Month 1: The feature types accurately describe the system because they ARE the system.

Month 3: Two new features were added. Each required adding new feature records with abstract AC methods. The compiler forced the developer to create specification interfaces, implement them, and write tests. The features exist in the type system because they wouldn't have compiled otherwise.

Month 6: A feature was deprioritized. The RequirementPriority was changed from Critical to Low on the feature record. This is a one-line change that's tracked in git. Every reference to this feature still works because the type hasn't been renamed or deleted.

Month 12: The team's requirements are exactly as current as their codebase — because the requirements ARE the codebase. There's no separate document to maintain, no CI check to implement, no freshness validation to configure.

Month 24: A new developer joins. They see UserRolesFeature in the codebase. They Ctrl+Click through the chain: feature → spec → implementation → tests. They understand the system without reading any documentation because the types are self-navigating.

Drift curve (typed specifications):

  Accuracy │
    100% ───┬──────────────────────────── ← Types cannot drift from types
            │
            │
            │
     50% ───│
            │
            │
      0% ───┼────────────────────────────
            0    6    12    18    24 months

But Not All Drift Is Prevented

Typed specifications prevent drift in the structural chain (requirement → spec → impl → test). They do NOT prevent:

  1. Semantic drift. A feature type says AdminCanAssignRoles, but the implementation assigns roles incorrectly (wrong logic, correct types). The compiler verifies structure, not behavior.

  2. External documentation drift. If the team maintains a wiki, a Confluence page, or a customer-facing FAQ that describes features, those documents can drift from the types. The types don't know about external documentation.

  3. Non-functional specification drift. Performance targets, SLA thresholds, and operational constraints are not part of the type system. If the team's performance target changes from "p95 < 200ms" to "p95 < 100ms," that change lives in a configuration file or CI pipeline — not in the type system.

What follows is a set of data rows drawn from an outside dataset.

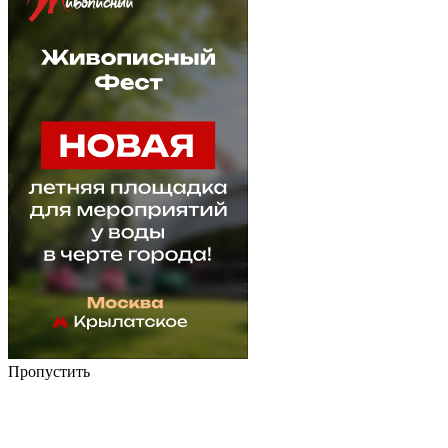
Пропустить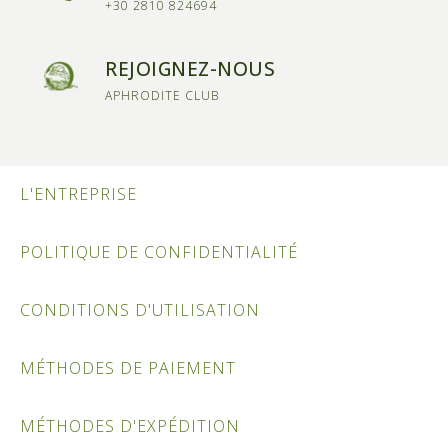
+30 2810 824694
REJOIGNEZ-NOUS
APHRODITE CLUB
L'ENTREPRISE
POLITIQUE DE CONFIDENTIALITÉ
CONDITIONS D'UTILISATION
MÉTHODES DE PAIEMENT
MÉTHODES D'EXPÉDITION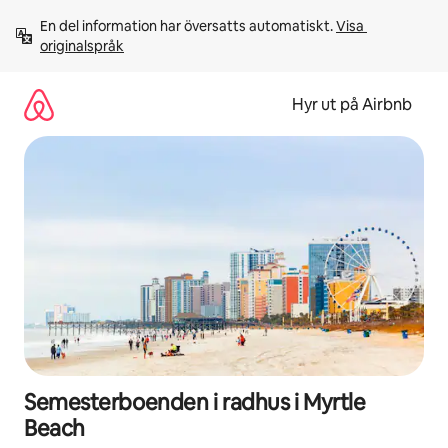
Hoppa
En del information har översatts automatiskt. 
Visa 
till
originalspråk
innehåll
Hyr ut på Airbnb
Semesterboenden i radhus i Myrtle
Beach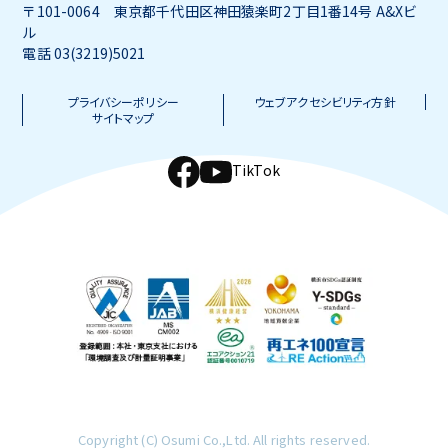
〒101-0064 東京都千代田区神田猿楽町2丁目1番14号 A&Xビ
ル
電話 03(3219)5021
プライバシーポリシー
ウェブアクセシビリティ方針
サイトマップ
TikTok
Copyright (C) Osumi Co.,Ltd. All rights reserved.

  4. Process drift. The team's workflow (how features are proposed, reviewed, and approved) isn't encoded in types. If the team changes their process from "PO approves all features" to "tech lead approves small features," that's process drift that types can't prevent.


The Scale Problem

What happens when the project grows from 10 features to 100? From 5 developers to 50? From 1 service to 12?

Spec-Driven at Scale

10 features, 1 service: The PRD is one document with ~3,000 words. Everyone reads it. Context assembly is straightforward.

50 features, 3 services: The PRD is now ~15,000 words across multiple sections. Context assembly must select the right section — a non-trivial problem when features span services. The Testing spec references patterns that apply to some services but not others (the background worker doesn't have API endpoints, but the Testing spec's API integration section is still part of the context).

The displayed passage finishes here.